● **Prompt**: The reply is to be an exact repetition of the entries that follow, with each picture left out.

(Provided data Opens)

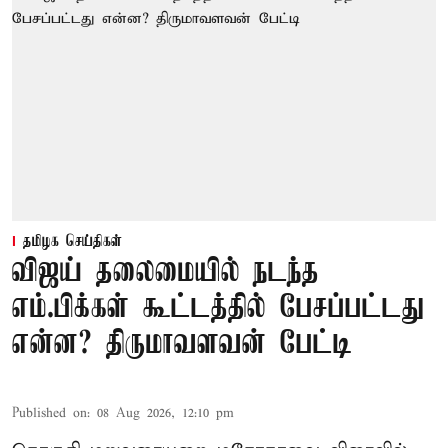
தமிழக செய்திகள்
விஜய் தலைமையில் நடந்த
எம்.பிக்கள் கூட்டத்தில் பேசப்பட்டது
என்ன? திருமாவளவன் பேட்டி
Published on
:
08 Aug 2026, 12:10 pm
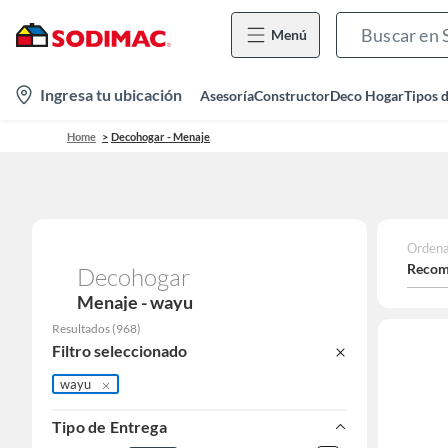
Menú
location-
Ingresa tu ubicación
Asesoría
Constructor
Deco Hogar
Tipos 
icon
Home
Decohogar - Menaje
Ordena
Recom
Decohogar
Menaje - wayu
Resultados
(
968
)
Filtro seleccionado
wayu
Tipo de Entrega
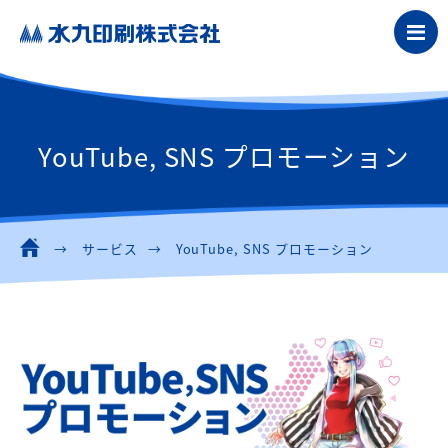
YouTube, SNS プロモーション
サービス
YouTube, SNS プロモーション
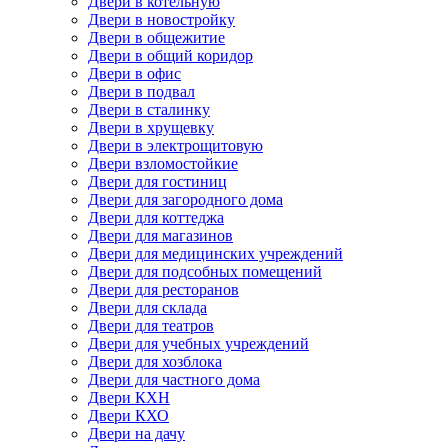
Двери в котельную
Двери в новостройку
Двери в общежитие
Двери в общий коридор
Двери в офис
Двери в подвал
Двери в сталинку
Двери в хрущевку
Двери в электрощитовую
Двери взломостойкие
Двери для гостиниц
Двери для загородного дома
Двери для коттеджа
Двери для магазинов
Двери для медицинских учреждений
Двери для подсобных помещений
Двери для ресторанов
Двери для склада
Двери для театров
Двери для учебных учреждений
Двери для хозблока
Двери для частного дома
Двери КХН
Двери КХО
Двери на дачу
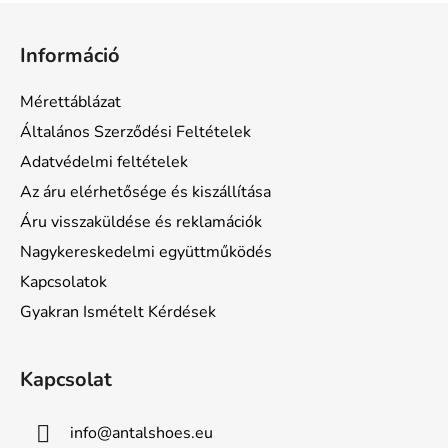
L
á
Információ
b
l
Mérettáblázat
é
Általános Szerződési Feltételek
c
Adatvédelmi feltételek
Az áru elérhetősége és kiszállítása
Áru visszaküldése és reklamációk
Nagykereskedelmi együttműködés
Kapcsolatok
Gyakran Ismételt Kérdések
Kapcsolat
info
@
antalshoes.eu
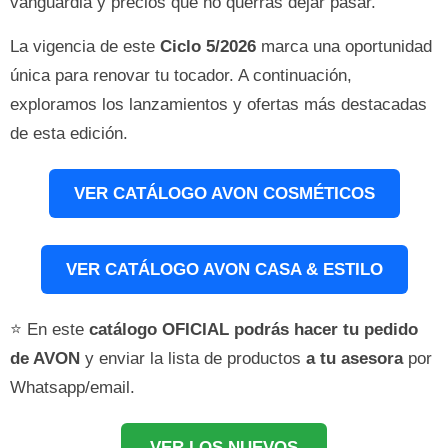
vanguardia y precios que no querrás dejar pasar.
La vigencia de este
Ciclo 5/2026
marca una oportunidad
única para renovar tu tocador. A continuación,
exploramos los lanzamientos y ofertas más destacadas
de esta edición.
VER CATÁLOGO AVON COSMÉTICOS
VER CATÁLOGO AVON CASA & ESTILO
⭐ En este
catálogo OFICIAL podrás hacer tu pedido
de AVON
y enviar la lista de productos
a tu asesora
por
Whatsapp/email.
VER LOS NUEVOS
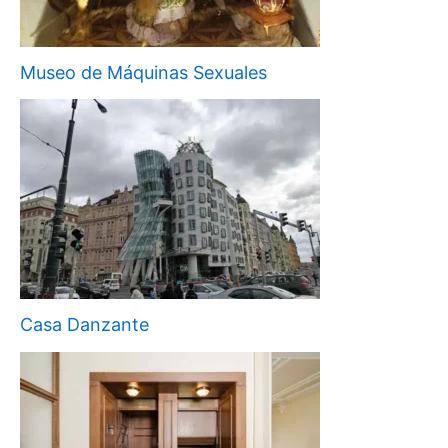
Museo de Máquinas Sexuales
Casa Danzante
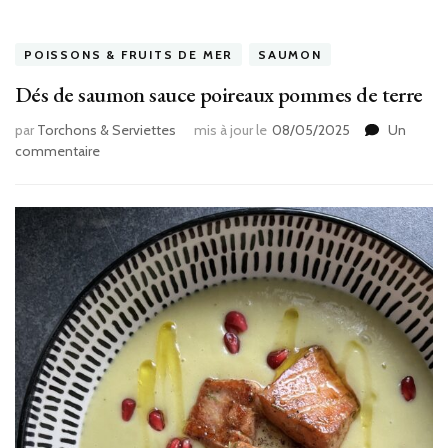
POISSONS & FRUITS DE MER
SAUMON
Dés de saumon sauce poireaux pommes de terre
par
Torchons & Serviettes
mis à jour le
08/05/2025
Un
sur
commentaire
Dés
de
saumon
sauce
poireaux
pommes
de
terre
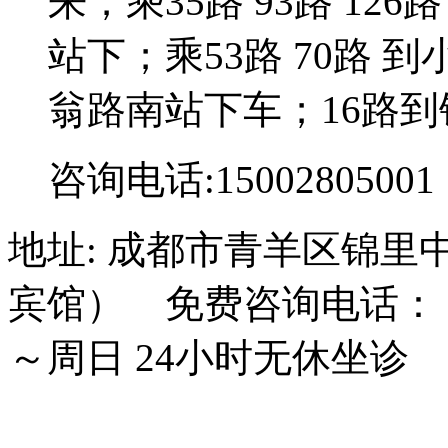
来；乘35路 93路 126路
站下；乘53路 70路 到
翁路南站下车；16路到
咨询电话:15002805001
地址: 成都市青羊区锦里
宾馆） 免费咨询电话： 15
～周日 24小时无休坐诊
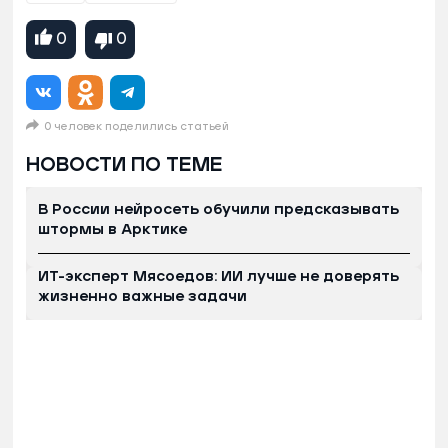
0
0
0 человек поделились статьей
НОВОСТИ ПО ТЕМЕ
В России нейросеть обучили предсказывать
штормы в Арктике
ИТ-эксперт Мясоедов: ИИ лучше не доверять
жизненно важные задачи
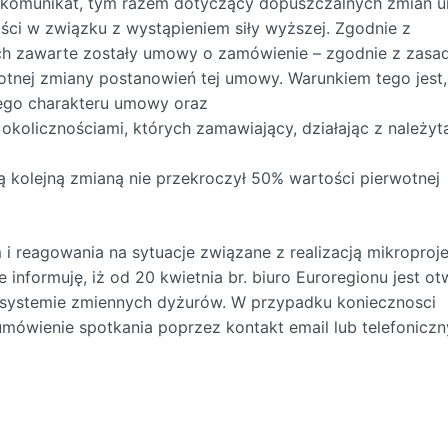
ny komunikat, tym razem dotyczący dopuszczalnych zmian
ści w związku z wystąpieniem siły wyższej. Zgodnie z
ch zawarte zostały umowy o zamówienie – zgodnie z zasa
totnej zmiany postanowień tej umowy. Warunkiem tego jest
nego charakteru umowy oraz
kolicznościami, których zamawiający, działając z należyt
kolejną zmianą nie przekroczył 50% wartości pierwotnej
 reagowania na sytuacje związane z realizacją mikroproj
informuję, iż od 20 kwietnia br. biuro Euroregionu jest ot
 systemie zmiennych dyżurów. W przypadku koniecznosci
mówienie spotkania poprzez kontakt email lub telefoniczn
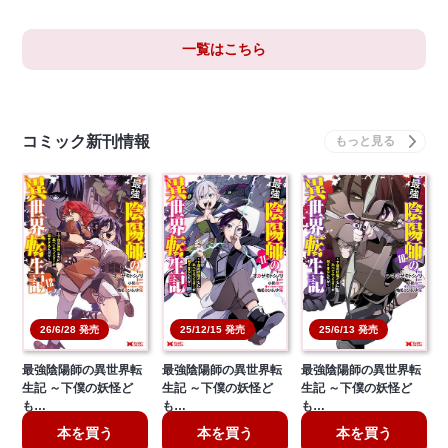
一覧はこちら
コミック新刊情報
26/6/28 発売
25/12/15 発売
25/6/13 発売
最強陰陽師の異世界転
最強陰陽師の異世界転
最強陰陽師の異世界転
生記 ～下僕の妖怪ど
生記 ～下僕の妖怪ど
生記 ～下僕の妖怪ど
も…
も…
も…
本を買う
本を買う
本を買う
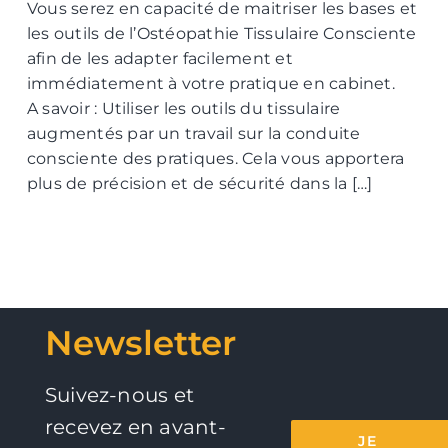
Vous serez en capacité de maitriser les bases et
les outils de l’Ostéopathie Tissulaire Consciente
afin de les adapter facilement et
immédiatement à votre pratique en cabinet.
A savoir : Utiliser les outils du tissulaire
augmentés par un travail sur la conduite
consciente des pratiques. Cela vous apportera
plus de précision et de sécurité dans la […]
Newsletter
Suivez-nous et
recevez en avant-
JE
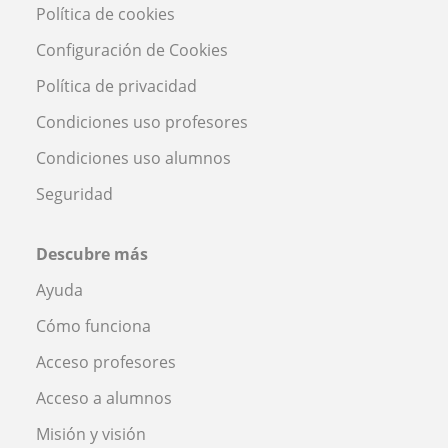
Política de cookies
Configuración de Cookies
Política de privacidad
Condiciones uso profesores
Condiciones uso alumnos
Seguridad
Descubre más
Ayuda
Cómo funciona
Acceso profesores
Acceso a alumnos
Misión y visión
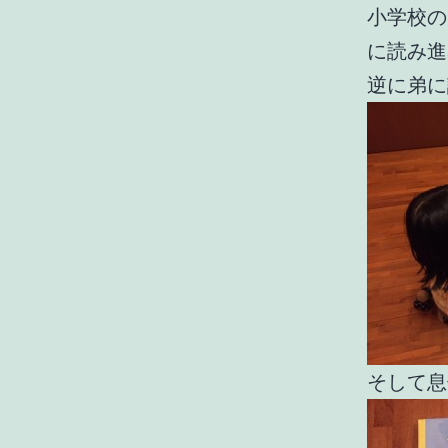
小学校の
に読み進
逆に弟に
そして息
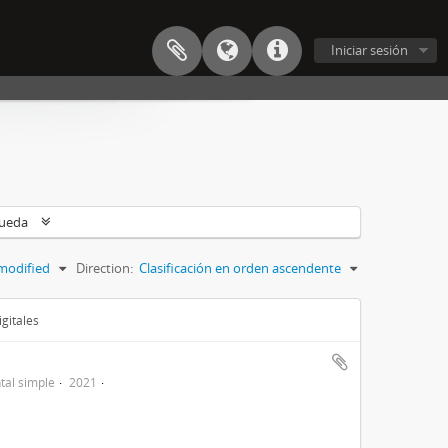
Iniciar sesión
queda
modified
Direction:
Clasificación en orden ascendente
gitales
al simple
2021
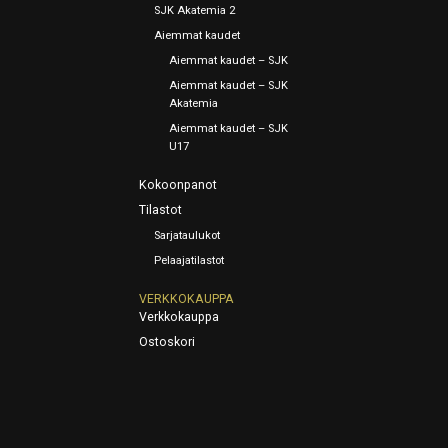
SJK Akatemia 2
Aiemmat kaudet
Aiemmat kaudet – SJK
Aiemmat kaudet – SJK
Akatemia
Aiemmat kaudet – SJK
U17
Kokoonpanot
Tilastot
Sarjataulukot
Pelaajatilastot
VERKKOKAUPPA
Verkkokauppa
Ostoskori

(Provided data Closes)

● **Response to the task**:
தமிழக செய்திகள்
விஜய் தலைமையில் நடந்த
எம்.பிக்கள் கூட்டத்தில் பேசப்பட்டது
என்ன? திருமாவளவன் பேட்டி
Published on
:
08 Aug 2026, 12:10 pm
Menú
location-
Ingresa tu ubicación
Asesoría
Constructor
Deco Hogar
Tipos 
icon
Home
Decohogar - Menaje
Ordena
Recom
Decohogar
Menaje - wayu
Resultados
(
968
)
Filtro seleccionado
wayu
Tipo de Entrega
YouTube, SNS プロモーション
サービス
YouTube, SNS プロモーション
Двери в котельную
Двери в новостройку
Двери в общежитие
Двери в общий коридор
Двери в офис
Двери в подвал
Двери в сталинку
Двери в хрущевку
Двери в электрощитовую
Двери взломостойкие
Двери для гостиниц
Двери для загородного дома
Двери для коттеджа
Двери для магазинов
Двери для медицинских учреждений
Двери для подсобных помещений
Двери для ресторанов
Двери для склада
Двери для театров
Двери для учебных учреждений
Двери для хозблока
Двери для частного дома
Двери КХН
Двери КХО
Двери на дачу
L
á
Információ
b
l
Mérettáblázat
é
Általános Szerződési Feltételek
c
Adatvédelmi feltételek
Az áru elérhetősége és kiszállítása
Áru visszaküldése és reklamációk
Nagykereskedelmi együttműködés
Kapcsolatok
Gyakran Ismételt Kérdések
Kapcsolat
info
@
antalshoes.eu
vanguardia y precios que no querrás dejar pasar.
La vigencia de este
Ciclo 5/2026
marca una oportunidad
única para renovar tu tocador. A continuación,
exploramos los lanzamientos y ofertas más destacadas
de esta edición.
VER CATÁLOGO AVON COSMÉTICOS
VER CATÁLOGO AVON CASA & ESTILO
⭐ En este
catálogo OFICIAL podrás hacer tu pedido
de AVON
y enviar la lista de productos
a tu asesora
por
Whatsapp/email.
VER LOS NUEVOS
Museo de Máquinas Sexuales
Casa Danzante
POISSONS & FRUITS DE MER
SAUMON
Dés de saumon sauce poireaux pommes de terre
par
Torchons & Serviettes
mis à jour le
08/05/2025
Un
sur
commentaire
Dés
de
saumon
sauce
poireaux
pommes
de
terre
来；乘35路 93路 126路
站下；乘53路 70路 到
翁路南站下车；16路到
咨询电话:15002805001
地址: 成都市青羊区锦里
宾馆） 免费咨询电话： 15
～周日 24小时无休坐诊
0
0
0 человек поделились статьей
НОВОСТИ ПО ТЕМЕ
В России нейросеть обучили предсказывать
штормы в Арктике
ИТ-эксперт Мясоедов: ИИ лучше не доверять
жизненно важные задачи
ny komunikat, tym razem dotyczący dopuszczalnych zmian
ści w związku z wystąpieniem siły wyższej. Zgodnie z
ch zawarte zostały umowy o zamówienie – zgodnie z zasa
totnej zmiany postanowień tej umowy. Warunkiem tego jest
nego charakteru umowy oraz
kolicznościami, których zamawiający, działając z należyt
kolejną zmianą nie przekroczył 50% wartości pierwotnej
 reagowania na sytuacje związane z realizacją mikroproj
informuję, iż od 20 kwietnia br. biuro Euroregionu jest ot
 systemie zmiennych dyżurów. W przypadku koniecznosci
mówienie spotkania poprzez kontakt email lub telefoniczn
一覧はこちら
コミック新刊情報
26/6/28 発売
25/12/15 発売
25/6/13 発売
最強陰陽師の異世界転
最強陰陽師の異世界転
最強陰陽師の異世界転
生記 ～下僕の妖怪ど
生記 ～下僕の妖怪ど
生記 ～下僕の妖怪ど
も…
も…
も…
本を買う
本を買う
本を買う
Vous serez en capacité de maitriser les bases et
les outils de l’Ostéopathie Tissulaire Consciente
afin de les adapter facilement et
immédiatement à votre pratique en cabinet.
A savoir : Utiliser les outils du tissulaire
augmentés par un travail sur la conduite
consciente des pratiques. Cela vous apportera
plus de précision et de sécurité dans la […]
Newsletter
Suivez-nous et
recevez en avant-
JE
Política de cookies
Configuración de Cookies
Política de privacidad
Condiciones uso profesores
Condiciones uso alumnos
Seguridad
Descubre más
Ayuda
Cómo funciona
Acceso profesores
Acceso a alumnos
Misión y visión
小学校の
に読み進
逆に弟に
そして息
Iniciar sesión
queda
modified
Direction:
Clasificación en orden ascendente
gitales
al simple
2021
SJK Akatemia 2
Aiemmat kaudet
Aiemmat kaudet – SJK
Aiemmat kaudet – SJK
Akatemia
Aiemmat kaudet – SJK
U17
Kokoonpanot
Tilastot
Sarjataulukot
Pelaajatilastot
VERKKOKAUPPA
Verkkokauppa
Ostoskori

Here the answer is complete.